Par exemple, il ne s'éprenait d'une femme que lorsqu'elle avait une belle oreille. Il avait donné quelque temps des leçons de harpe et ne manquait pas d'écarter toujours les cheveux poudrés de ses écolières, afin de satisfaire sa contemplation favorite. Cette prédilection formelle était devenue la cause de sa liaison avec la célèbre Belcourt, connue sous le nom de Gogo[43]. À l'effet piquant d'une physionomie ouverte et franche, d'une voix mordante et point élevée, quoique un peu brusque, madame Belcourt joignait tous les charmes d'une fraîche et jolie soubrette; jamais aucune actrice n'avait ri de meilleure foi et avec de plus belles dents. Monvel la connaissait fort bien, puisqu'il lui avait donné le rôle de madame de Martigues dans l'Amant bourru. Sa liaison intime avec Désaides avait seulement été la cause du renversement complet de fortune de ce dernier; voici comment:

Ce compositeur, si l'on en jugeait par la riche pension qu'il recevait, appartenait à une famille opulente. Son éducation avait été confiée à un abbé, qui, entre autres choses, lui avait montré la musique.
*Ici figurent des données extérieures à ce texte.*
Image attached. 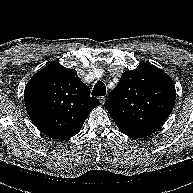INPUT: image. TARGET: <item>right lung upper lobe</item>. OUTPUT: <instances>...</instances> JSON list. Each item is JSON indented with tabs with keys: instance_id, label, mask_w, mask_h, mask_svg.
I'll return each instance as SVG.
<instances>
[{
	"instance_id": "obj_1",
	"label": "right lung upper lobe",
	"mask_w": 193,
	"mask_h": 193,
	"mask_svg": "<svg viewBox=\"0 0 193 193\" xmlns=\"http://www.w3.org/2000/svg\"><path fill=\"white\" fill-rule=\"evenodd\" d=\"M27 113L34 125L54 139L76 135L100 102L74 69L54 62L38 71L24 91Z\"/></svg>"
}]
</instances>
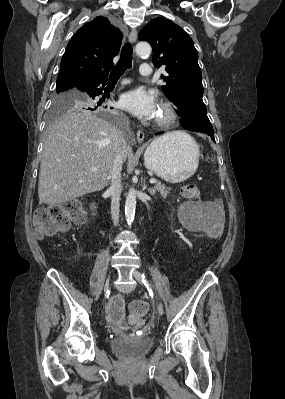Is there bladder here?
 Segmentation results:
<instances>
[{"mask_svg":"<svg viewBox=\"0 0 285 399\" xmlns=\"http://www.w3.org/2000/svg\"><path fill=\"white\" fill-rule=\"evenodd\" d=\"M188 205L181 206V211L186 210ZM111 350L118 356L126 359H138L146 354L154 346L153 338L138 337V338H115L110 343Z\"/></svg>","mask_w":285,"mask_h":399,"instance_id":"1","label":"bladder"}]
</instances>
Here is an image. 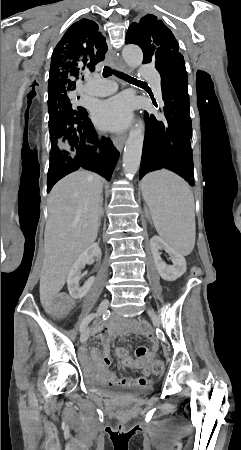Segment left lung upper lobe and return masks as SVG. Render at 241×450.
I'll list each match as a JSON object with an SVG mask.
<instances>
[{"mask_svg":"<svg viewBox=\"0 0 241 450\" xmlns=\"http://www.w3.org/2000/svg\"><path fill=\"white\" fill-rule=\"evenodd\" d=\"M125 43L138 45L143 51V63H155L159 73L169 69L178 71L185 64L173 33L152 14L130 24Z\"/></svg>","mask_w":241,"mask_h":450,"instance_id":"5c2ea615","label":"left lung upper lobe"}]
</instances>
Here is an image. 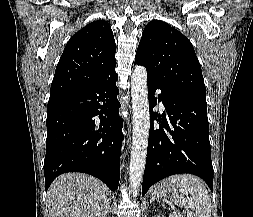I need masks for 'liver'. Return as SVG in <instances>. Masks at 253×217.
I'll list each match as a JSON object with an SVG mask.
<instances>
[{"label": "liver", "instance_id": "liver-1", "mask_svg": "<svg viewBox=\"0 0 253 217\" xmlns=\"http://www.w3.org/2000/svg\"><path fill=\"white\" fill-rule=\"evenodd\" d=\"M109 189L84 173L58 176L47 192L50 217H107Z\"/></svg>", "mask_w": 253, "mask_h": 217}]
</instances>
Désaides vint à Paris de bonne heure; mais ayant fait, malgré les représentations de son notaire, des démarches réitérées pour connaître sa famille, et cela à la sollicitation de madame de Belcourt, qui lui représentait combien cette ignorance pouvait lui devenir préjudiciable, il perdit sa pension. Force lui fut alors de tirer parti de ses talents pour la composition; il débuta en 1772 aux Italiens par Julie, dont les paroles étaient de Monvel. Aucun secours, aucune sympathie ne lui fit défaut heureusement par la suite: madame de Belcourt, aussi belle que bienfaisante, avait une pension de deux mille livres sur la cassette du roi, elle la partagea avec Désaides généreusement. De son côté, le notaire qui lui remettait autrefois ses fonds lui donna chez lui un logement à Paris et à la campagne. Cette campagne était alors dans Versailles même, c'est là que notre compositeur affamé de poème conduisit Monvel.

Le dernier opéra de Désaides, Alcindor, avait été peu goûté; aussi le musicien était-il pressé de prendre sa revanche.

À peine instruit du retour de Monvel à Paris, il l'avait cherché, traqué partout; à la fin il l'avait trouvé un beau jour sur la place du Palais-Royal, au bras d'une charmante personne,—c'était sa femme.

Monvel avait été d'abord décontenancé; il n'avait pas fait part de son mariage à Désaides, avec lequel, nous l'avons vu cependant, il correspondait du fond de Stockholm.

Aussi Désaides s'écria que, pour le punir, il lui devait un sujet… mais un sujet étonnant!

Monvel se prit à rire; il rapportait, comme tout auteur qui venait de loin, force anecdotes, force documents d'histoire, seulement il n'aimait pas qu'on le pressât.